If the requested cache line is not found in the node 1 or node 2 cache 120, 125, a cache miss has occurred. In the event of a cache miss, the node 1 or node 2 cache at which the cache miss occurred issues a coherency probe to the associated node 1 or node 2 cache controller 122, 127, which in turn accesses the coherence directory 112 to determine whether any of the other caches or memory modules of the processing system 100 store the cache line and, if so, the corresponding coherence information. The coherence directory 112 generates a response to the cache probe indicating the memory module (cache or main memory) that stores the most up-to-date copy of the data targeted by the memory access request. Responsive to the cache probe response, the node 1 or node 2 cache controller 122, 127 provides a memory access request to the cache or main memory identified by the response to the cache probe. Thus, as described above, the memory access request traverses the memory hierarchy until the requested data is found. The requested data is then transferred to the cache corresponding to the processor core from which the memory access request originated, and the memory access request is satisfied at the cache. This transfer of data to the cache is referred to herein as “filling” a cache miss.

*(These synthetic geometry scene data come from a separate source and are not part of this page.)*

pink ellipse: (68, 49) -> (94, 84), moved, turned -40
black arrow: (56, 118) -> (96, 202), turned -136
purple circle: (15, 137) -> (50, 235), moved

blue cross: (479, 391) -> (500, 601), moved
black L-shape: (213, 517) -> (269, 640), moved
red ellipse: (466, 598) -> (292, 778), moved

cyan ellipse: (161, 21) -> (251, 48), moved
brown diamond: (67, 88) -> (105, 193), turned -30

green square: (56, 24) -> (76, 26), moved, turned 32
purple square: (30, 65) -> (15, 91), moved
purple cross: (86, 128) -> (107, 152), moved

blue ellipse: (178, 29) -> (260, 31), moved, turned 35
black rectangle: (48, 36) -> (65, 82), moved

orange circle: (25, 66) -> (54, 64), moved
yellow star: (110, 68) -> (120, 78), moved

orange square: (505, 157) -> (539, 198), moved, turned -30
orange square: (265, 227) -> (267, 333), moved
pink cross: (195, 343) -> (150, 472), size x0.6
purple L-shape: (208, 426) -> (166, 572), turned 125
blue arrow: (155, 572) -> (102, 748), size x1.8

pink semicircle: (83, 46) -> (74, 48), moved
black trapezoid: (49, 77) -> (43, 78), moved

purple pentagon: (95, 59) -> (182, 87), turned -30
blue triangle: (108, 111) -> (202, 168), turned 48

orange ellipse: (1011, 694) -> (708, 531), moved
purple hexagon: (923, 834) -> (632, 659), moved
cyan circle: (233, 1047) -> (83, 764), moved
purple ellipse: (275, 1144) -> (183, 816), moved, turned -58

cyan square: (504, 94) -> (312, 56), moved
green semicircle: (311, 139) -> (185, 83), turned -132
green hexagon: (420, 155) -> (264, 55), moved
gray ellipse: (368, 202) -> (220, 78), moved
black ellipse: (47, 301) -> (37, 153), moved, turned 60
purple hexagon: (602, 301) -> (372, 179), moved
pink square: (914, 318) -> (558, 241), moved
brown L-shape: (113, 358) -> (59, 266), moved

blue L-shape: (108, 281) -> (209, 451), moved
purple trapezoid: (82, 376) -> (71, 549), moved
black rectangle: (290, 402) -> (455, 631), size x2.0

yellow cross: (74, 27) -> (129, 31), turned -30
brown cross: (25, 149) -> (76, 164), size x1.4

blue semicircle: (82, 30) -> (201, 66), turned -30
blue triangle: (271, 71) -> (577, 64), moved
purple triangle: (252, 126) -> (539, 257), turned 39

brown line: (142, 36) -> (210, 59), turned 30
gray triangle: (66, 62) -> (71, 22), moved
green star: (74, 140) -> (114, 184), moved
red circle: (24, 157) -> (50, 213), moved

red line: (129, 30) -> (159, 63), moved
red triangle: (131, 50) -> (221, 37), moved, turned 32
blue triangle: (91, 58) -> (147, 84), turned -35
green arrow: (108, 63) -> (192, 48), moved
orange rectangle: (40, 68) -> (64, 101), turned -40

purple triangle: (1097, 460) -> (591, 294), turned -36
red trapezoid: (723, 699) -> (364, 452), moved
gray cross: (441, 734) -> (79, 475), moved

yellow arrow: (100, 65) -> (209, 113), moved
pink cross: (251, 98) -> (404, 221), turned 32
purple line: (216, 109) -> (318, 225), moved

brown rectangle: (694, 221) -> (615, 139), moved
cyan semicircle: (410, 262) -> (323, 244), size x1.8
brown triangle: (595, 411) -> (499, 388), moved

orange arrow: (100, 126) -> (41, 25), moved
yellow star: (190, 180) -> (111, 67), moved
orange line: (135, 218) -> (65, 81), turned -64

The node 1 penalty monitor 124 and the node 2 penalty monitor 129 assess the penalty incurred in filling cache misses at the node 1 cache 120 and node 2 cache 125, respectively. In some embodiments, the penalty monitors 124, 129 determine whether a cache miss is filled from a local memory or a remote memory. In some embodiments, the penalty monitors 124, 129 determine an expected cost of filling a cache miss for data transferred to the respective caches 120, 125 (“the destination cache”) based on design parameters such as statistical latency, bandwidth, and energy per cache line load for accesses at the memory location from which the data was transferred. In some embodiments, the penalty monitors 124, 129 determine an expected cost of filling a cache miss for data transferred to the respective caches 120, 125 dynamically, using run-time information such as current latency, bandwidth, and energy per cache line load for accesses at the memory location from which the data was transferred to the destination cache.
For example, if data 115 is transferred from the node 1 main memory 150 to the node 1 cache 120, the node 1 penalty monitor 124 assesses a low penalty for a future cache miss at the node 1 cache 120 for data 115, because the node 1 main memory 150 is local to the node 1 cache 120, and the data 115 traverses a relatively short signal path from the node 1 main memory 150 to the node 1 cache 120, thereby resulting in lower latency and energy use than would a cache miss from a remote memory. Conversely, if data 117 is transferred from the node 2 main memory 155 to the node 1 cache 120, the node 1 penalty monitor 124 assesses a high penalty for a future cache miss at the node 1 cache 120 for data 117, because the node 2 main memory 155 is remote from the node 1 cache 120, and the data 117 traverses a relatively long signal path from the node 2 main memory 155 to the node 1 cache 120, thereby resulting in higher latency and energy use than would a cache miss from a local memory.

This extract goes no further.